Infine, la commemorazione passa anche attraverso la narrazione delle vite delle vittime. La miriade di biografie uscite nell’ultimo decennio è un segnale tangibile della vivacità della memoria della lotta alla mafia. Oltre alle testimonianze dei familiari delle vittime (raccolte in monografie, romanzi, libri intervista), a film celebri (come il già citato I cento passi o Alla luce del sole su don Puglisi di Roberto Faenza) e a fiction televisive (su Falcone, Borsellino, dalla Chiesa), sono stati realizzati anche numerosi graphic novel e romanzi per ragazzi. Queste opere mettono in luce aspetti emblematici del loro impegno e anche momenti meno consensuali come gli ostacoli di tipo istituzionale o le zone d’ombra mai chiarite dai processi e mirano a promuovere la cultura della legalità presso i giovani. La memoria della lotta alla mafia è chiaramente diventato anche un filone editoriale ben visibile.
Bibliografia:
- G. Bendotti, Paolo Borsellino. L’agenda rossa, Padova 2012.

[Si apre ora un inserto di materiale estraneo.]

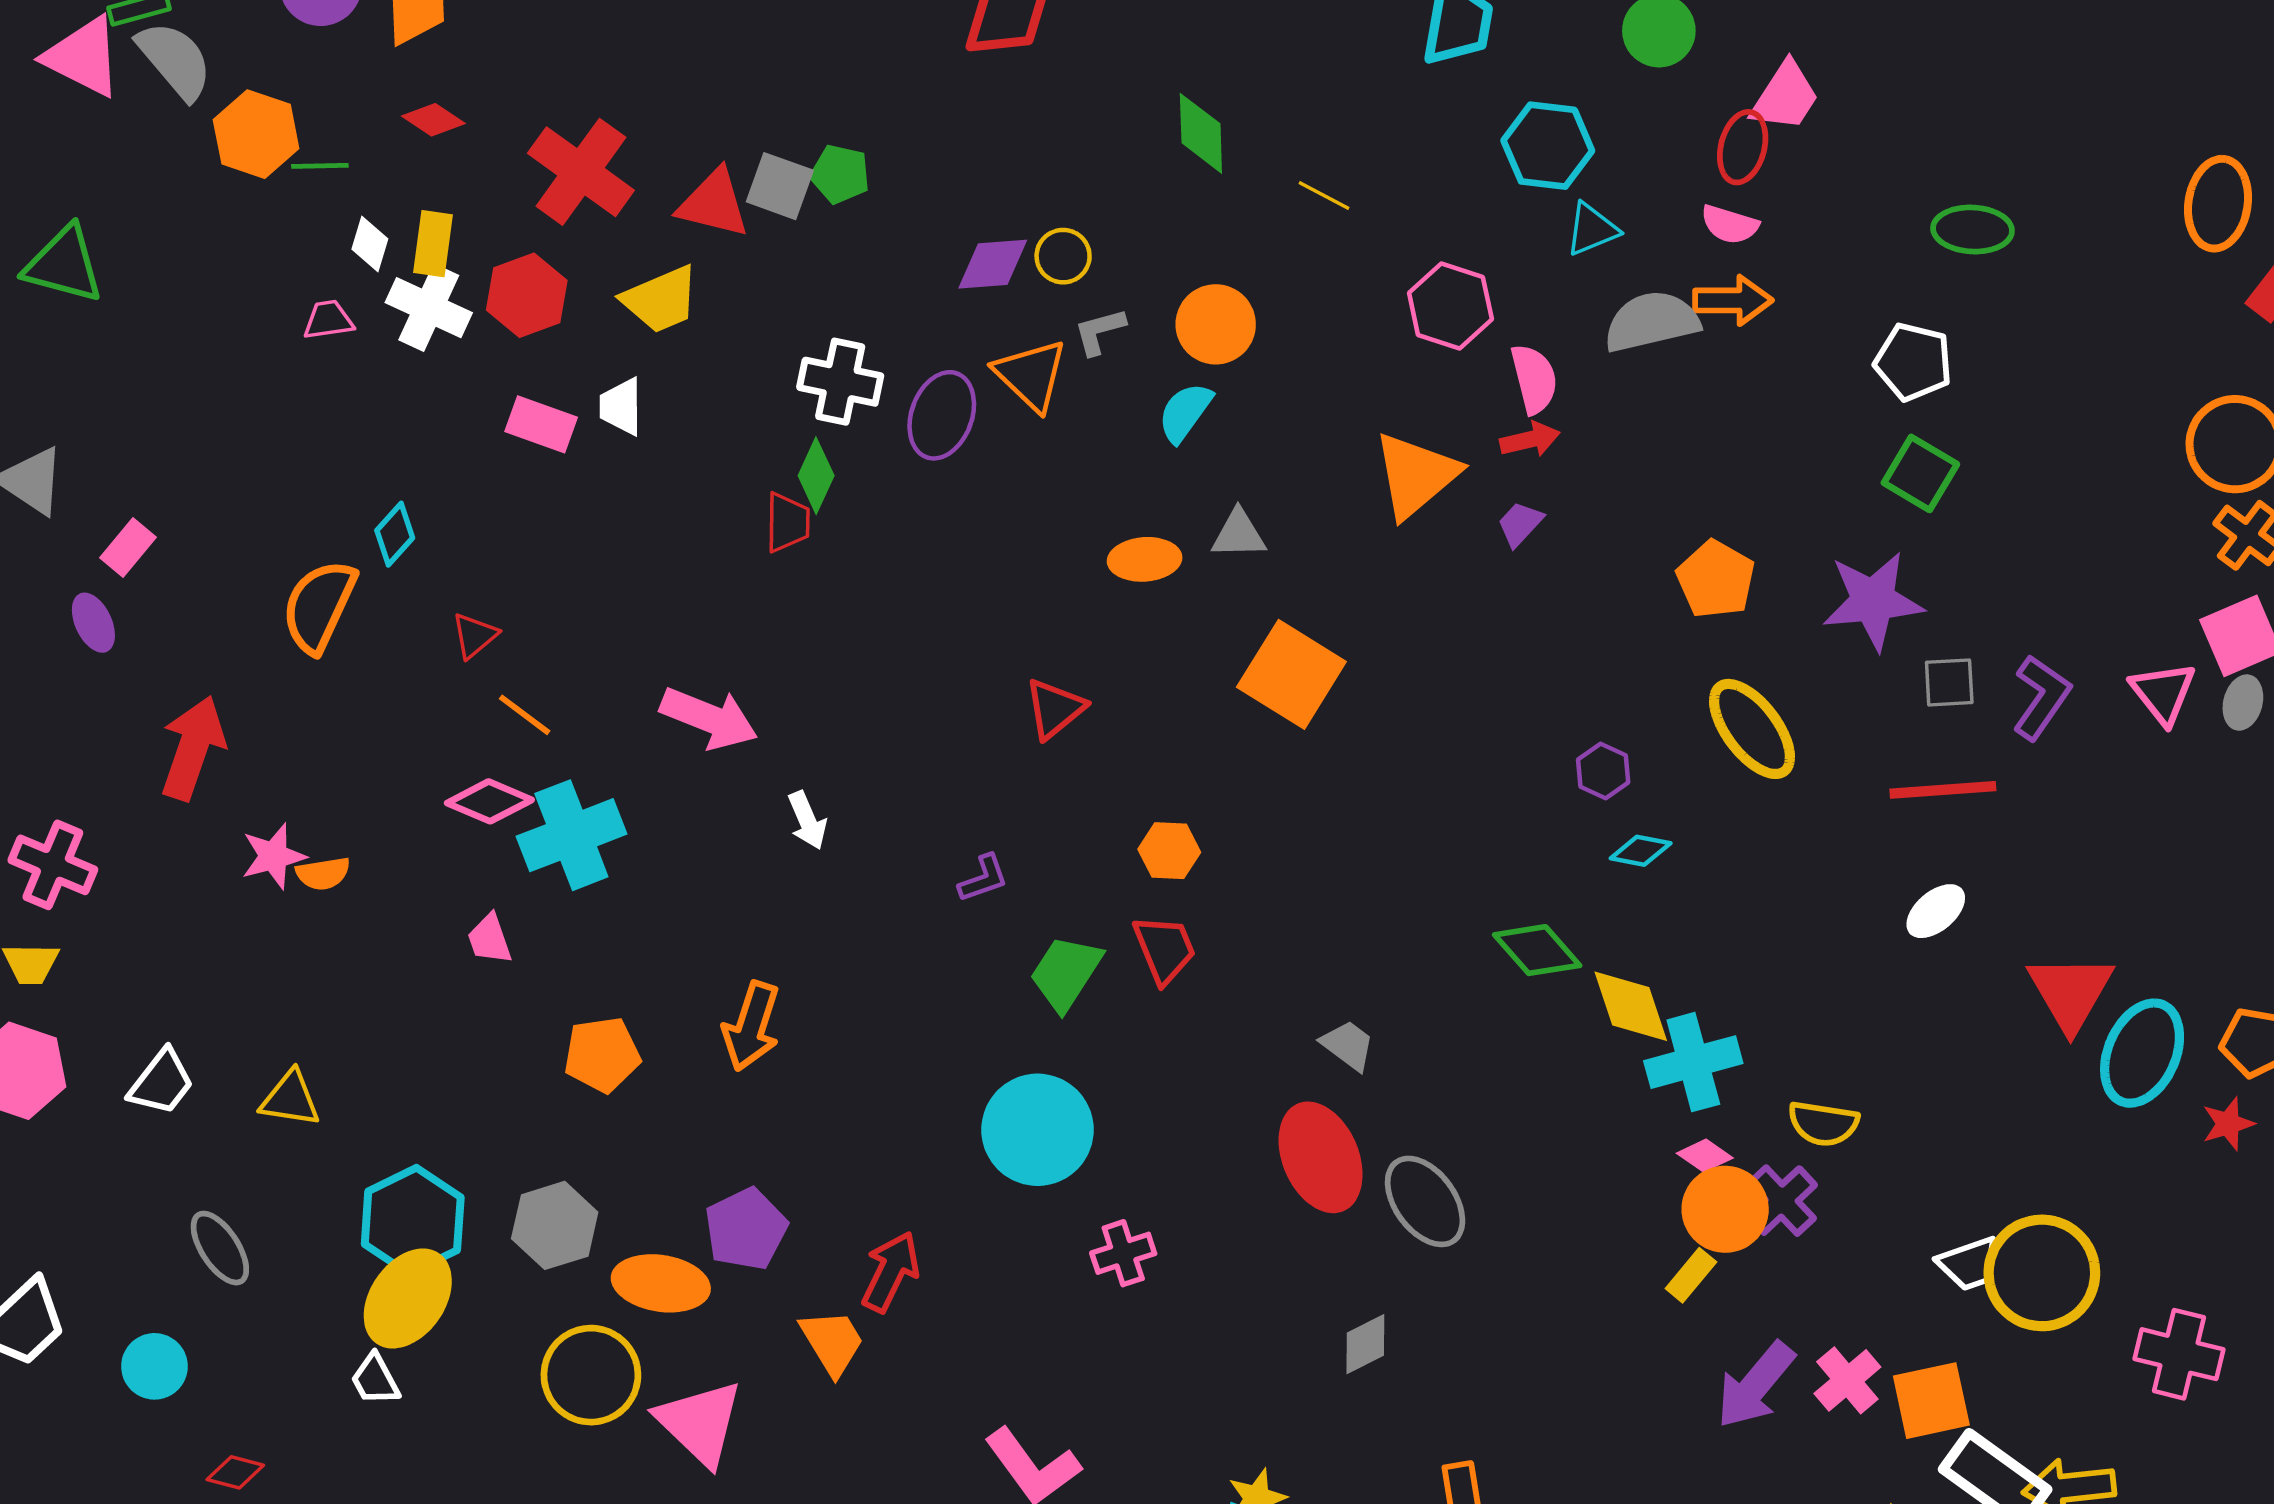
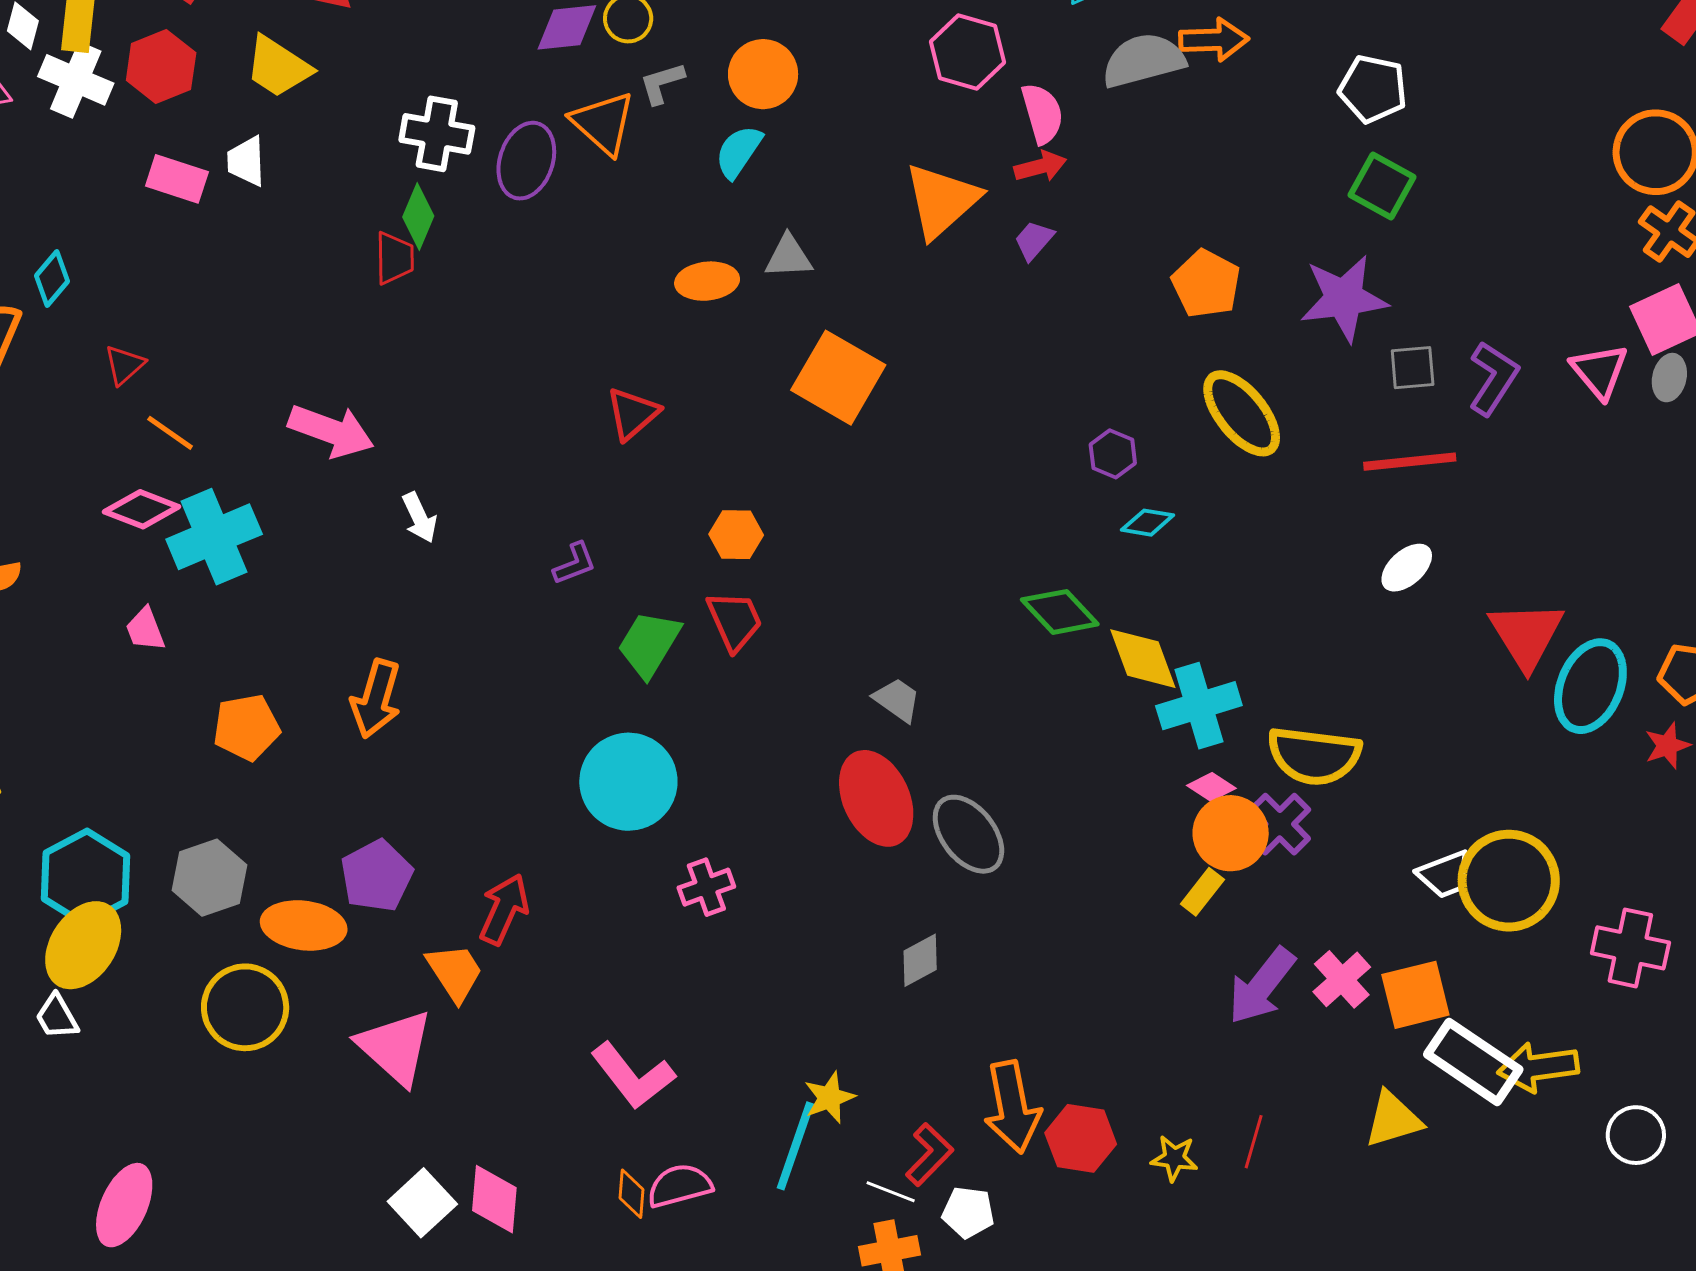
yellow trapezoid: (661, 299) -> (278, 67), turned 58
yellow semicircle: (1823, 1123) -> (1314, 756), size x1.5
pink triangle: (700, 1423) -> (395, 1047), moved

- N. Dalla Chiesa, La scelta Libera. Giovani nel movimento antimafia, Torino 2014.
- M. Giffone, F. Longo, A. Parodi, Un fatto umano. Storia del pool antimafia, Torino 2011. Memoria nostra. Storie di mafia, Palermo 2008.
- M Rostagno, A. Gentile, Il suono di una sola mano. Storia di mio padre Mauro Rostagno, Milano 2011.